■ TASK OBJECTIVE
Where in the listing does the string "Выберу" appear? Copy every line that holds it.

DATA UNDER STUDY START

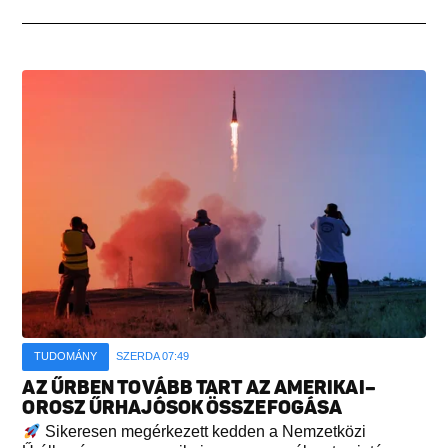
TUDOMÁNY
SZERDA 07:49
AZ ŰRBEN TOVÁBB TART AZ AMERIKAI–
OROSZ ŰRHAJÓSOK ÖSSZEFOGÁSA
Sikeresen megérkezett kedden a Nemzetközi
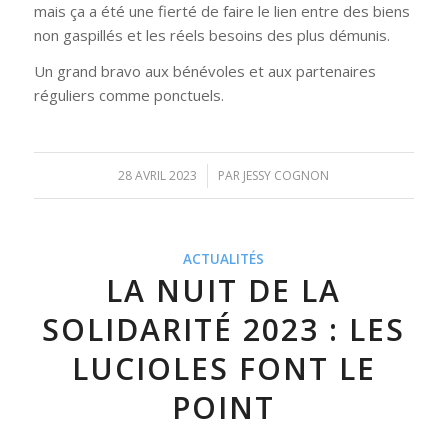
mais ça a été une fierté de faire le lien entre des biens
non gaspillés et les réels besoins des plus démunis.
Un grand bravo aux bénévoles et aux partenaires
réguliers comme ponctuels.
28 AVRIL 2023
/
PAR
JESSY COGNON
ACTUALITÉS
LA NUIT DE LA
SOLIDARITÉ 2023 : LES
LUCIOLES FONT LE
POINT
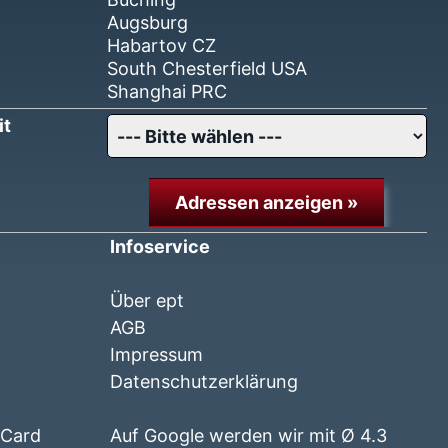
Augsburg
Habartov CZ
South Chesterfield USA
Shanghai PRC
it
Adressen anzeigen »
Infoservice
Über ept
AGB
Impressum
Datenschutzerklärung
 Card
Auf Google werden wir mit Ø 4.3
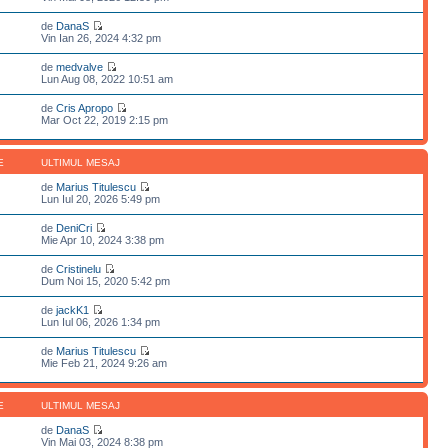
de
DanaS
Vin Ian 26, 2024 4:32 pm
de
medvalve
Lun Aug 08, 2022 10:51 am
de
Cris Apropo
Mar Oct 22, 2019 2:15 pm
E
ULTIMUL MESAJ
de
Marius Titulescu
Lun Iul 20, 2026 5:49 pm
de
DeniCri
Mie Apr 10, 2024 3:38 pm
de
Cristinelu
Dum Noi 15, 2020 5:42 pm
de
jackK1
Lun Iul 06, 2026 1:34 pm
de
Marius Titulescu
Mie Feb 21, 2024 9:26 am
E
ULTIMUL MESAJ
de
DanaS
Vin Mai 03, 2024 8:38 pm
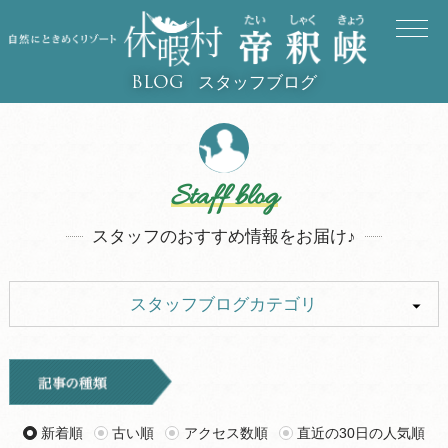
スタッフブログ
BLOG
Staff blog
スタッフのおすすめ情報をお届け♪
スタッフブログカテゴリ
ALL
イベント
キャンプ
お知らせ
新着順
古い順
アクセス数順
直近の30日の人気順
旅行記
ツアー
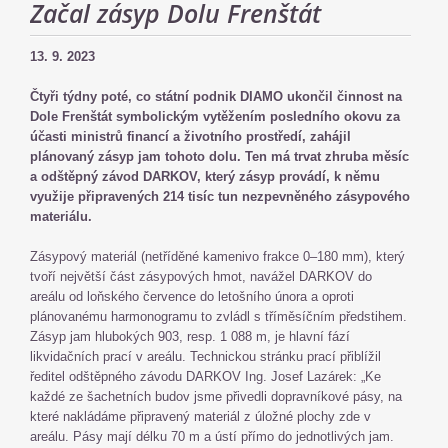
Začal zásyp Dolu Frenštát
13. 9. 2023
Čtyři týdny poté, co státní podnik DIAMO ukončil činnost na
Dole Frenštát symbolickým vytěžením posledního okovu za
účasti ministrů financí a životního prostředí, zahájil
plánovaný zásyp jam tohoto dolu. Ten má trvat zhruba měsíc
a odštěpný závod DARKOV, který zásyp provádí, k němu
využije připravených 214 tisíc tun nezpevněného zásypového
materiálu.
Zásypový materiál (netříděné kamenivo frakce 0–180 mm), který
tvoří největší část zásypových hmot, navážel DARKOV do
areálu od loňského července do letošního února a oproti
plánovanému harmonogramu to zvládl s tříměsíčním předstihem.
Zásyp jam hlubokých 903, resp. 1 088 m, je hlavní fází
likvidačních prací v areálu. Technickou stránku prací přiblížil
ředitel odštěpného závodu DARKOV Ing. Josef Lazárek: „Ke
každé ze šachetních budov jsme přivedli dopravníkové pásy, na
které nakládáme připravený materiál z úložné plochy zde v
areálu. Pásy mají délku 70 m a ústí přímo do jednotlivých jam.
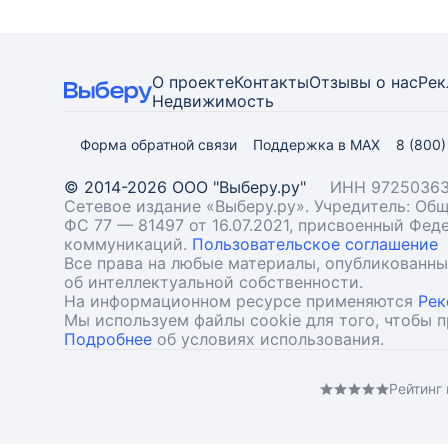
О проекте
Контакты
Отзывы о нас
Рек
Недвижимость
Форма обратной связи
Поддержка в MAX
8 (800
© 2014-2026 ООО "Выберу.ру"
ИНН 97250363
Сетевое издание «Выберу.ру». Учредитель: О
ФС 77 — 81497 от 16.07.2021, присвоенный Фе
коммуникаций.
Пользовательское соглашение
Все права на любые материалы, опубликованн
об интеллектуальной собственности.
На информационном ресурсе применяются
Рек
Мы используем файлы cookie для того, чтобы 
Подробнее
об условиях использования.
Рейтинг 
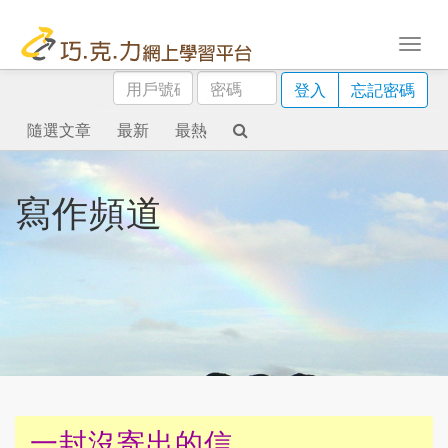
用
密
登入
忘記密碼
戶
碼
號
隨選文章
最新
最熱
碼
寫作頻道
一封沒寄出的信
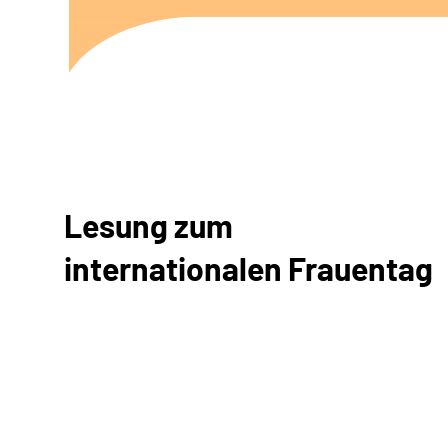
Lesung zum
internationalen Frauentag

DATA UNDER STUDY END
DATA UNDER STUDY START

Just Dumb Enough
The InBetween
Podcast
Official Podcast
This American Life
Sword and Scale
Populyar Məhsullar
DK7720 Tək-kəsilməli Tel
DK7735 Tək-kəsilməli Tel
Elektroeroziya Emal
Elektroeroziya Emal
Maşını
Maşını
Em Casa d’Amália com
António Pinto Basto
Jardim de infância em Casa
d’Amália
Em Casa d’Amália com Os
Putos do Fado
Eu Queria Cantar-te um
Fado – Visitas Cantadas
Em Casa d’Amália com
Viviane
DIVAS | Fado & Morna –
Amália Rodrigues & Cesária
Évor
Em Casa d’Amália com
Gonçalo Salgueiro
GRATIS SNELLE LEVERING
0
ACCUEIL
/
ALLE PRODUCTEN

DATA UNDER STUDY END

■ SOLUTION FOR THIS PROBLEM
© 2014-2026 ООО "Выберу.ру"
Сетевое издание «Выберу.ру». Учредитель: О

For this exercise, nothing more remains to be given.